Second, where a consumer requests the right of access, you must provide the specific pieces of personal information in a portable format and, to the extent technically feasible, in a “readily useable format” that allows the consumer to transmit this information to another entity without hindrance.
This is similar to the right of portability under the GDPR; businesses can consider providing the personal information in .csv or JSON or another format that may be considered “portable.”
“The CCPA will be preempted by federal law so I don’t need to worry about it.”You should not expect a federal law to save you. It is still very early in the process for a federal privacy bill. Further, while many proposals for a federal law have been introduced to Congress, there is much disagreement over what the scope of such law could be, especially with respect to federal preemption. In fact, the topic of federal preemption is avoided in most proposals.

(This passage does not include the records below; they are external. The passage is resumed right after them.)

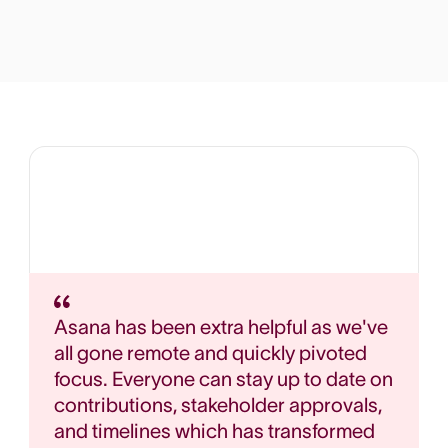
Asana has been extra helpful as we've
all gone remote and quickly pivoted
focus. Everyone can stay up to date on
contributions, stakeholder approvals,
and timelines which has transformed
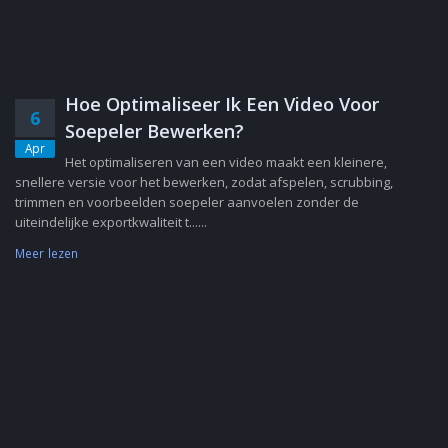
Hoe Optimaliseer Ik Een Video Voor
6
Soepeler Bewerken?
Apr
Het optimaliseren van een video maakt een kleinere,
snellere versie voor het bewerken, zodat afspelen, scrubbing,
trimmen en voorbeelden soepeler aanvoelen zonder de
uiteindelijke exportkwaliteit t......
Meer lezen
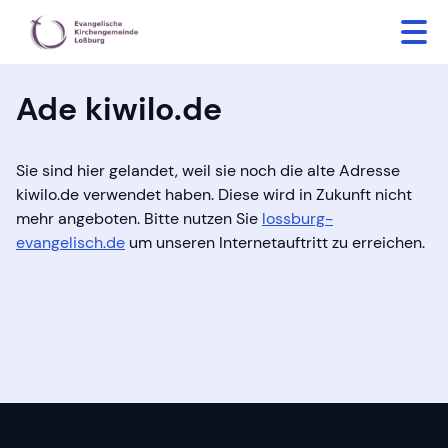
Ade kiwilo.de
Sie sind hier gelandet, weil sie noch die alte Adresse
kiwilo.de verwendet haben. Diese wird in Zukunft nicht
mehr angeboten. Bitte nutzen Sie
lossburg-
evangelisch.de
um unseren Internetauftritt zu erreichen.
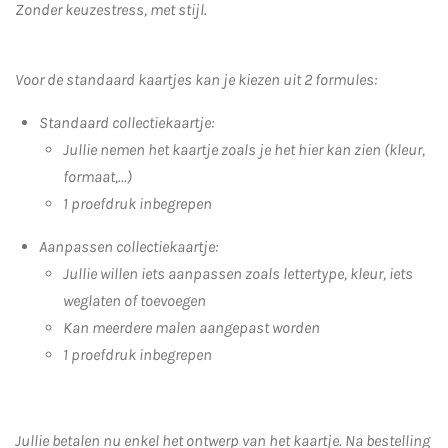
Zonder keuzestress, met stijl.
Voor de standaard kaartjes kan je kiezen uit 2 formules:
Standaard collectiekaartje:
Jullie nemen het kaartje zoals je het hier kan zien (kleur,
formaat,...)
1 proefdruk inbegrepen
Aanpassen collectiekaartje:
Jullie willen iets aanpassen zoals lettertype, kleur, iets
weglaten of toevoegen
Kan meerdere malen aangepast worden
1 proefdruk inbegrepen
Jullie betalen nu enkel het ontwerp van het kaartje. Na bestelling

“I am a B2B company and so CCPA does not apply to me.”This is untrue—the CCPA protects the personal information of all “consumers.” However, “consumer” is defined as any California resident. This includes those that are B2B contacts, shareholders, and investors.

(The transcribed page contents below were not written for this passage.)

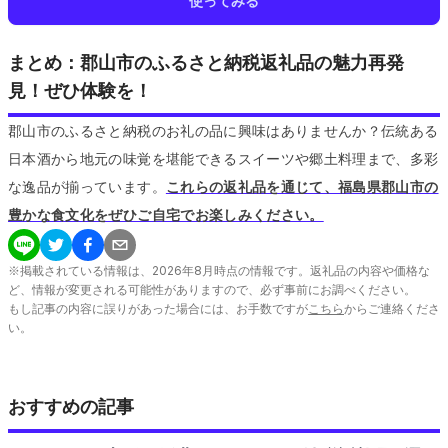
使ってみる
まとめ：郡山市のふるさと納税返礼品の魅力再発
見！ぜひ体験を！
郡山市のふるさと納税のお礼の品に興味はありませんか？伝統ある
日本酒から地元の味覚を堪能できるスイーツや郷土料理まで、多彩
な逸品が揃っています。
これらの返礼品を通じて、福島県郡山市の
豊かな食文化をぜひご自宅でお楽しみください。
※掲載されている情報は、
2026
年
8
月時点の情報です。返礼品の内容や価格な
ど、情報が変更される可能性がありますので、必ず事前にお調べください。
もし記事の内容に誤りがあった場合には、お手数ですが
こちら
からご連絡くださ
い。
おすすめの記事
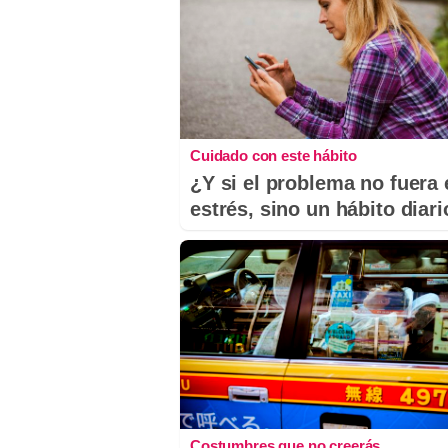
Cuidado con este hábito
¿Y si el problema no fuera 
estrés, sino un hábito diar
Costumbres que no creerás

“My company is not in California, nor are any companies I use, and so I am not subject to CCPA.”The CCPA is agnostic as to where companies are located, so long as they process personal information of California residents.
“My website is not TLS/SSL compliant but that doesn’t mean I’m not in compliance with CCPA.”The CCPA does not mandate specific security controls. However, it requires “reasonable security procedures and practices.” TLS/SSL compliance is an industry standard, and it will be difficult to defend that you have “reasonable security procedures and practices” if you are not TLS/SSL compliant.
“Small businesses are exempt from the CCPA.”This is untrue. If you are a business that sells or collects the personal information of consumers, households, or devices, you may be subject to the CCPA, even if you don’t generate large amounts of revenue. Further, if you are a service provider to these businesses, you are subject to the CCPA. Finally, even if you are neither of the above, you may still be considered a “third party” under the CCPA.
“Certain industries are completely exempt from CCPA, like financial services or healthcare.”Industries aren’t exempt from the CCPA—specific categories of data covered by certain laws are exempted (e.g., protected health information under HIPAA or nonpublic personal information under GLBA).
The CCPA is the most comprehensive U.S. state privacy law to date, and the time to act is now. While the CCPA was clearly inspired by the GDPR, the CCPA is a very different law with unique and complex requirements.
At some point, the California Attorney General is expected to release regulatory guidance to clarify certain distinct provisions. However, since this guidance is expected to only cover certain limited aspects of the CCPA, companies should take steps now to begin navigating its many nuanced obligations and to avoid costly class actions and enforcement actions. In addition, don’t forget the 12-month lookback—what you are doing today may come into play next year.
This White Paper has been prepared by Equisolve to provide information on recent regulations and developments of interest to our readers. It is not intended to provide legal advice for a specific situation. Equisolve assumes no responsibility to update the White Paper based upon events subsequent to the date of its publication, such as new legislation, regulations, and judicial decisions. You should consult with counsel to determine applicable legal requirements in a specific fact situation.